Records from a data collection:

■ ■ ■ ■ ■

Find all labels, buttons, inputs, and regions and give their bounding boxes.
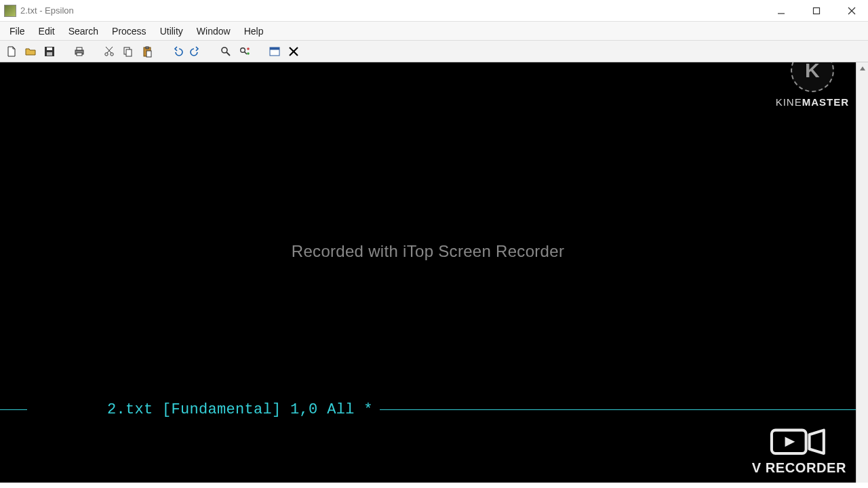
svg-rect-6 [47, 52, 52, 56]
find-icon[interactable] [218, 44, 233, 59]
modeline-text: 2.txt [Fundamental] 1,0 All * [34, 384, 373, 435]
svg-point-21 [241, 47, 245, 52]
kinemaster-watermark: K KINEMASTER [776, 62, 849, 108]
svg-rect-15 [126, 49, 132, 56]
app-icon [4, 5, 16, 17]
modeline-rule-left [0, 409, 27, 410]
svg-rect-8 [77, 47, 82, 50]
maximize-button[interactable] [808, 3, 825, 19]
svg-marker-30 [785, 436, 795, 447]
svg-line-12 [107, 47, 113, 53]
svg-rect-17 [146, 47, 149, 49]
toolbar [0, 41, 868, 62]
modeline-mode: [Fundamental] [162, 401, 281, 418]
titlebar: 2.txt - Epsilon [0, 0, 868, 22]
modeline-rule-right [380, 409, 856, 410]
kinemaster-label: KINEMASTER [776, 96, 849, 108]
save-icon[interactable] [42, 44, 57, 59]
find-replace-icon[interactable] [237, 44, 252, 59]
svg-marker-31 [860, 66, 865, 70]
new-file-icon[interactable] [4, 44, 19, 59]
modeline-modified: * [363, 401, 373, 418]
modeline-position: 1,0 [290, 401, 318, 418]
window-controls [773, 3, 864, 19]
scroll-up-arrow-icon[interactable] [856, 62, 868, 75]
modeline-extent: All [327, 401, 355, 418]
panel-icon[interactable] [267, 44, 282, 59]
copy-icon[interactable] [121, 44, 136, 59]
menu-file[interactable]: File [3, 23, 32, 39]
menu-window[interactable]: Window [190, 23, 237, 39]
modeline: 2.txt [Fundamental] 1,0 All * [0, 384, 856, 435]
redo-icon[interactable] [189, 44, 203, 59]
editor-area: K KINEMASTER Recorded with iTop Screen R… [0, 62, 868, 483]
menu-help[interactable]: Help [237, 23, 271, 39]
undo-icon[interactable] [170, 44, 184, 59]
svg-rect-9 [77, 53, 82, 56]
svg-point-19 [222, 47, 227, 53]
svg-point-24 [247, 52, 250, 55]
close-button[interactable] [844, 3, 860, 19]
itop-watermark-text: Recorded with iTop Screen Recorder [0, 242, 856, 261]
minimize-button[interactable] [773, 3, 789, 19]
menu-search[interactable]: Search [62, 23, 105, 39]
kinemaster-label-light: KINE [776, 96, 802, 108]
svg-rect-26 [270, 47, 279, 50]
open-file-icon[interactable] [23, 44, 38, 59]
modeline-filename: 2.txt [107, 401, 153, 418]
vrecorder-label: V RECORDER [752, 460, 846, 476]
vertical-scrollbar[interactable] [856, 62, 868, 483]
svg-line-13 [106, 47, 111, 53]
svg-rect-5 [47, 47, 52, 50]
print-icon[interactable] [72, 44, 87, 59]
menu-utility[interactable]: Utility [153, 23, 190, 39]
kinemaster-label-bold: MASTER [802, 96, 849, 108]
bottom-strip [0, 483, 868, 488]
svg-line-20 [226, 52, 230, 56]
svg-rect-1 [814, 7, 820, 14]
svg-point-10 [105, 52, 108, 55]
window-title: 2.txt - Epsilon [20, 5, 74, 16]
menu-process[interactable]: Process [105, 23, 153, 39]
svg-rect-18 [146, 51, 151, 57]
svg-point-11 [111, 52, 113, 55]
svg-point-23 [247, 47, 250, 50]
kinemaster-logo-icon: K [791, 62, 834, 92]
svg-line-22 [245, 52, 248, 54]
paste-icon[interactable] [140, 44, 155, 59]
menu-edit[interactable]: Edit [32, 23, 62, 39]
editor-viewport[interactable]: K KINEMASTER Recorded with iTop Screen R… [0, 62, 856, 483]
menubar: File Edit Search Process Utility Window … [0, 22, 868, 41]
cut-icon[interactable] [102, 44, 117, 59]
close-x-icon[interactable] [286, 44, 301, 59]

■ ■ ■ ■ ■

Lines in the data that hold "text" must be located and copied.

- RESULT OF THIS TASK:
modeline-text: 2.txt [Fundamental] 1,0 All * [34, 384, 373, 435]
itop-watermark-text: Recorded with iTop Screen Recorder [0, 242, 856, 261]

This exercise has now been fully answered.